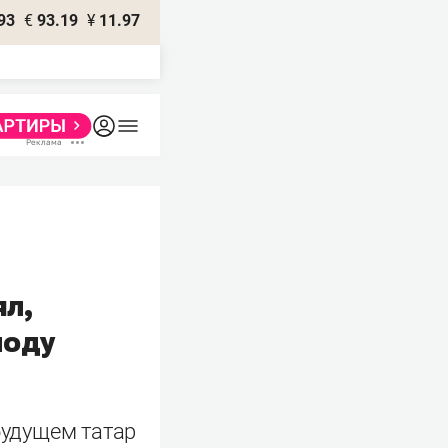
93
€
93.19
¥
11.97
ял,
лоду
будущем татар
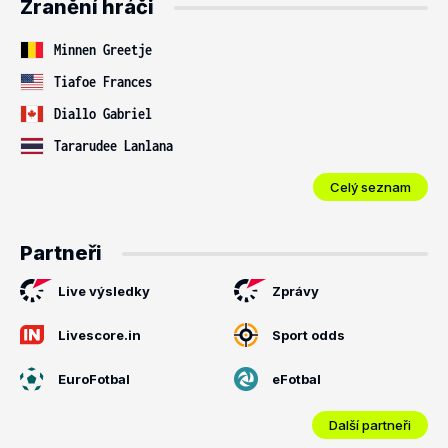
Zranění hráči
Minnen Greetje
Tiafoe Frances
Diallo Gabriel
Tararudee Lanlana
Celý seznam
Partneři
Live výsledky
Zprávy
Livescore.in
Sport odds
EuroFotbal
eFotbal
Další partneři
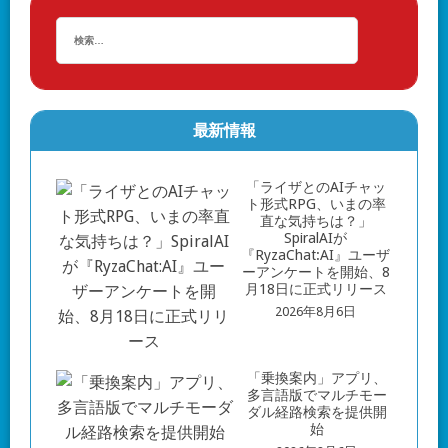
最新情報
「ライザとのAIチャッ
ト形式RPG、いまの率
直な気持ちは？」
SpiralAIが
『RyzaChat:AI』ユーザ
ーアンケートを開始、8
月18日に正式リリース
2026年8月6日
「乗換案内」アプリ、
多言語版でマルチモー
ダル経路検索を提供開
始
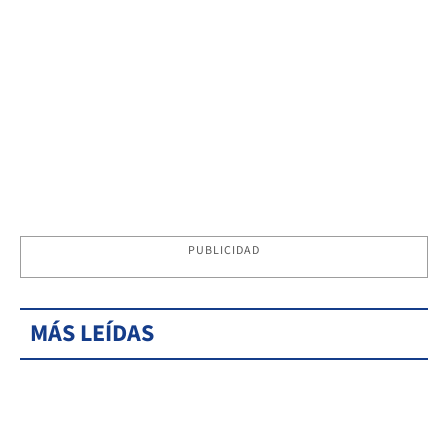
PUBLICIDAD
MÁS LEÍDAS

--------

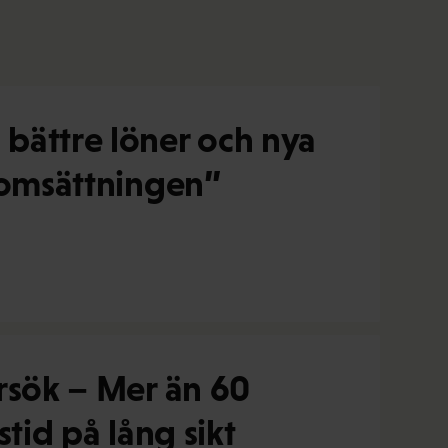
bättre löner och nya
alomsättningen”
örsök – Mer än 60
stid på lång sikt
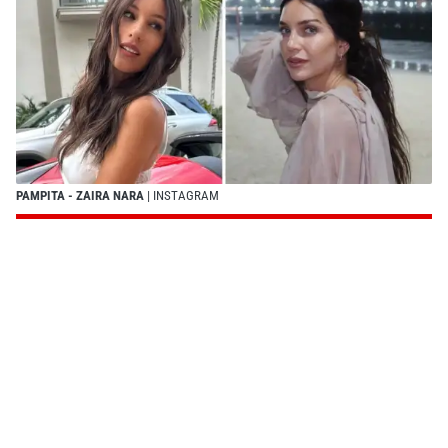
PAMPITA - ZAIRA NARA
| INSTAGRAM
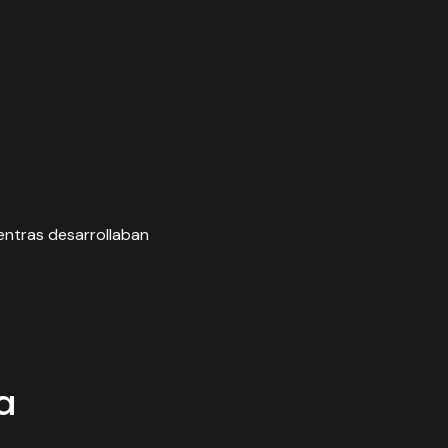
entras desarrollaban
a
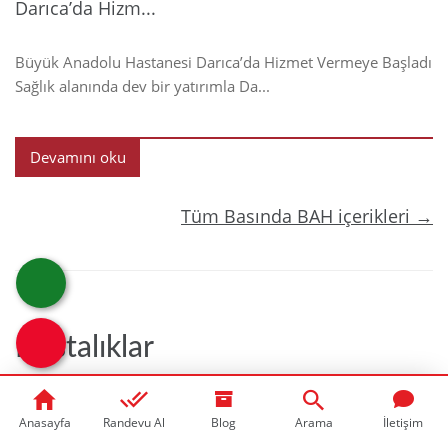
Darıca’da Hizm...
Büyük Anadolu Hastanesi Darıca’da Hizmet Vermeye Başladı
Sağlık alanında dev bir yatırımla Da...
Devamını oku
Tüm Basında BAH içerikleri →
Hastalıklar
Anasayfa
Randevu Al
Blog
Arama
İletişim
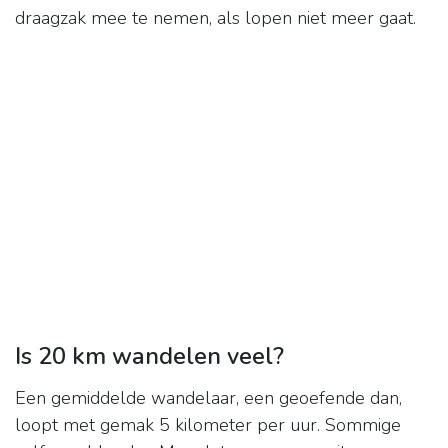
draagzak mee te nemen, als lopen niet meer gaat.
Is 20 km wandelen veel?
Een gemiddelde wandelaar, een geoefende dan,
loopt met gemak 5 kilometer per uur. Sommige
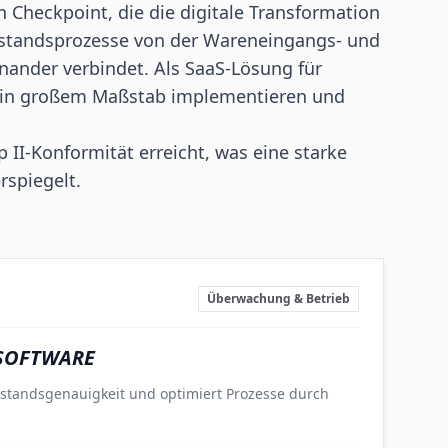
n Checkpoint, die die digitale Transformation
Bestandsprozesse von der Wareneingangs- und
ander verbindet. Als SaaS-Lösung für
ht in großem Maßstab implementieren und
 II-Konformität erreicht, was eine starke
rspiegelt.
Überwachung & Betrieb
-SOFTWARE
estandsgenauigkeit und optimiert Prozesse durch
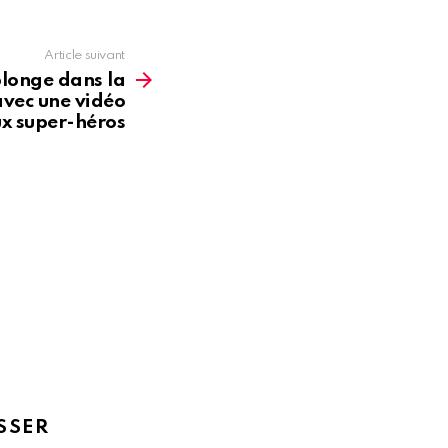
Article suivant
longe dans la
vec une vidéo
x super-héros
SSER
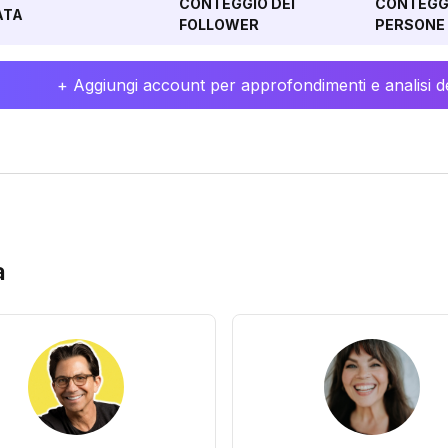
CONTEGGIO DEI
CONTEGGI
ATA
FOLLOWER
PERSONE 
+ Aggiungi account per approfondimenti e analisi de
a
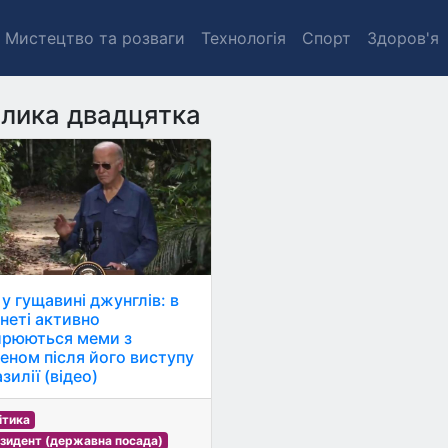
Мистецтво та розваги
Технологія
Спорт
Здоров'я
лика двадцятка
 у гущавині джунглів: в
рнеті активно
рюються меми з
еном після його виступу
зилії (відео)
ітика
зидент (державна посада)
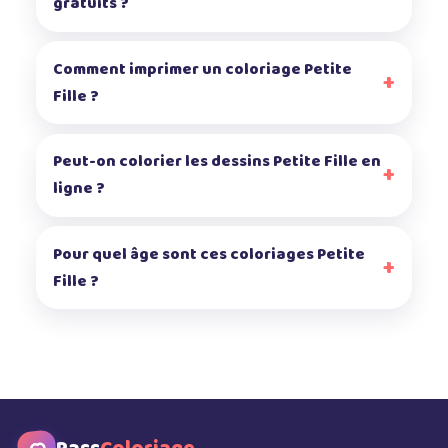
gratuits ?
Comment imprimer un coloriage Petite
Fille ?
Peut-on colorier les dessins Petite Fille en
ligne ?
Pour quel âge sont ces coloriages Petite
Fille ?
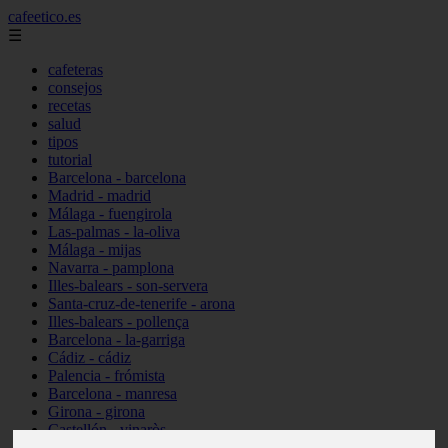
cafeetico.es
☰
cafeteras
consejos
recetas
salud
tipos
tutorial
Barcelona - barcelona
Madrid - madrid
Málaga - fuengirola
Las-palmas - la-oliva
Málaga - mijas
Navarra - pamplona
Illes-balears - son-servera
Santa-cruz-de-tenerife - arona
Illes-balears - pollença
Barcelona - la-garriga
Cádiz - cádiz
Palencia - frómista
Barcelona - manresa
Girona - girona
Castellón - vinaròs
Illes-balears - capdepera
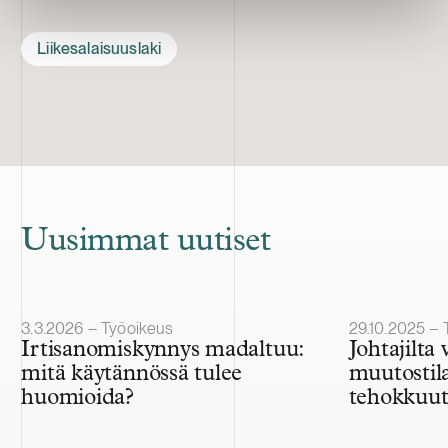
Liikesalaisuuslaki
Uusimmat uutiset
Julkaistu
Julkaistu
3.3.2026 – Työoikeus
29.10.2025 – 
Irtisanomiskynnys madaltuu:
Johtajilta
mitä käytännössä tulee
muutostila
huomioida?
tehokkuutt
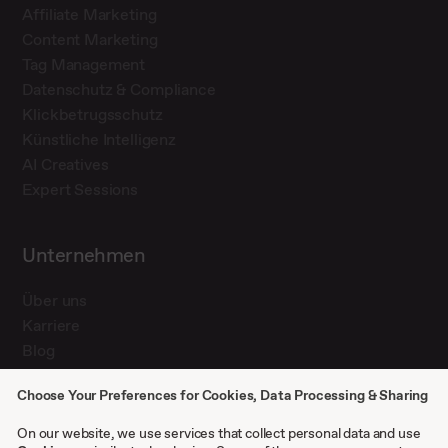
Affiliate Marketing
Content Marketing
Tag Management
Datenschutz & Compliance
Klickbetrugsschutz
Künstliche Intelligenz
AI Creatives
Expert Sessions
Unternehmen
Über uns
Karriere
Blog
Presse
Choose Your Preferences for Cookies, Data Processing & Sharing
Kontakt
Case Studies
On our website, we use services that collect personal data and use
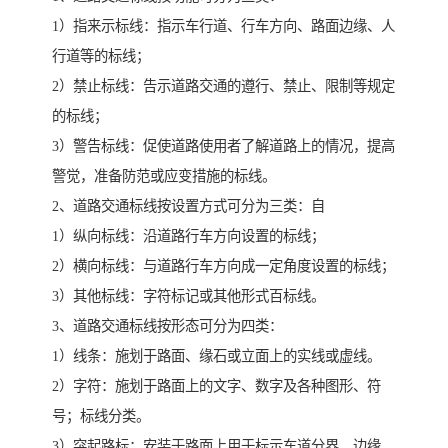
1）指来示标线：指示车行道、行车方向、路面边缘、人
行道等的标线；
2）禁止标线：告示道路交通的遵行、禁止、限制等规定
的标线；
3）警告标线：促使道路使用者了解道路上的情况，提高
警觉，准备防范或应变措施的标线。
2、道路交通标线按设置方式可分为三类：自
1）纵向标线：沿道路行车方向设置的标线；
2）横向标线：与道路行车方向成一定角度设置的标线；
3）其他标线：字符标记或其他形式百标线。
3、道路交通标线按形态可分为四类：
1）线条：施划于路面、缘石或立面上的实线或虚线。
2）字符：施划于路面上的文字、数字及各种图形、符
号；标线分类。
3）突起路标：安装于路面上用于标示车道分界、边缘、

--------

All lines above from the line with "2）字符：施划于路面上的文字、数字及各种图形、符" through the line with "3）突起路标：安装于路面上用于标示车道分界、边缘、", both included, are to be set down exactly, with nothing else.

2）字符：施划于路面上的文字、数字及各种图形、符
号；标线分类。
3）突起路标：安装于路面上用于标示车道分界、边缘、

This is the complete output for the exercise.